[Source material Boundary: Start]

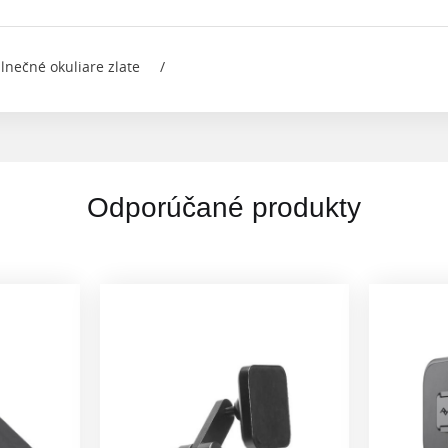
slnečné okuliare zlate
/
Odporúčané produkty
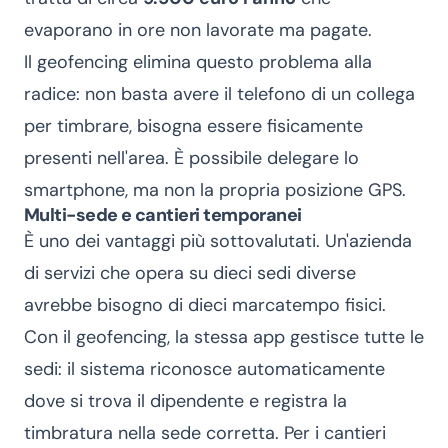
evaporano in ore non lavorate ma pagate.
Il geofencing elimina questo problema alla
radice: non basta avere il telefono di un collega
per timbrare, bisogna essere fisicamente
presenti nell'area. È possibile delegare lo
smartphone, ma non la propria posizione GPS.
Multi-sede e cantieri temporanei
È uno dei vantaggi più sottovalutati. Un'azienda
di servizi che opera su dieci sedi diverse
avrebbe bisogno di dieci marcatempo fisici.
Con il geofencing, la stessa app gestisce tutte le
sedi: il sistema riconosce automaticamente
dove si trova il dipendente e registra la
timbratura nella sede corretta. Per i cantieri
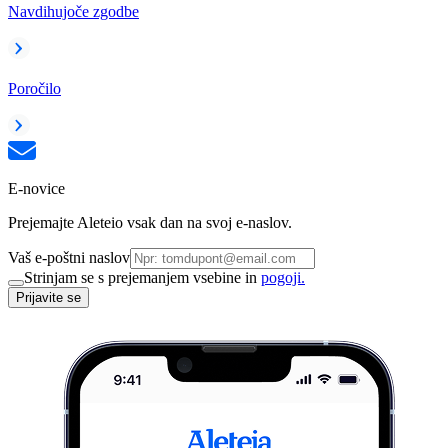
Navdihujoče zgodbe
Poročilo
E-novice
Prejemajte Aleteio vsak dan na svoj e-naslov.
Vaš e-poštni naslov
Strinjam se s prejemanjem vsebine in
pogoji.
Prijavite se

[Source material Boundary: End]
[Source material Boundary: Start]

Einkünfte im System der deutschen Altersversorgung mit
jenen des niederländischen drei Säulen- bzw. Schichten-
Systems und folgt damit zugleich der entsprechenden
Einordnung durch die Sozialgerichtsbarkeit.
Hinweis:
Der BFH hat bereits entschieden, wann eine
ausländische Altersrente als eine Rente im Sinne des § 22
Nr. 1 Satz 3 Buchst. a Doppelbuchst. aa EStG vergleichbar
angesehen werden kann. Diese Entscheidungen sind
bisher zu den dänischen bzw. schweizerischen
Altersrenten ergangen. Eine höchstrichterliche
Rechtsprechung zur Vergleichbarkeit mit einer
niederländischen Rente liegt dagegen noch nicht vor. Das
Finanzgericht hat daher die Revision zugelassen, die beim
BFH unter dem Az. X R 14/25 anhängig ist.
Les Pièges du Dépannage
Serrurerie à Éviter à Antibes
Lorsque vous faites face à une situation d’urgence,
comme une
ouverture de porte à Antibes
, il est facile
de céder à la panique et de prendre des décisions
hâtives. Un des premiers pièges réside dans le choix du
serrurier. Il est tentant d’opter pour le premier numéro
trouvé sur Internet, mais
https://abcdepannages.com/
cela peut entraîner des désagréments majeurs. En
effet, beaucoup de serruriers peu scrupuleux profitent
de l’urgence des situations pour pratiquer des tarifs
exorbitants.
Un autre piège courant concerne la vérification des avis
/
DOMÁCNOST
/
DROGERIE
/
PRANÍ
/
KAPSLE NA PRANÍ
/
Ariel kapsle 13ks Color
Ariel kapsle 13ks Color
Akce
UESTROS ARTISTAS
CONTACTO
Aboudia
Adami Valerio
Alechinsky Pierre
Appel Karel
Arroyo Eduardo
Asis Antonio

[Source material Boundary: End]

### Instructions to follow
Find the word "naslov" in the entries and show each line where it is found.

### Response
Prejemajte Aleteio vsak dan na svoj e-naslov.
Vaš e-poštni naslov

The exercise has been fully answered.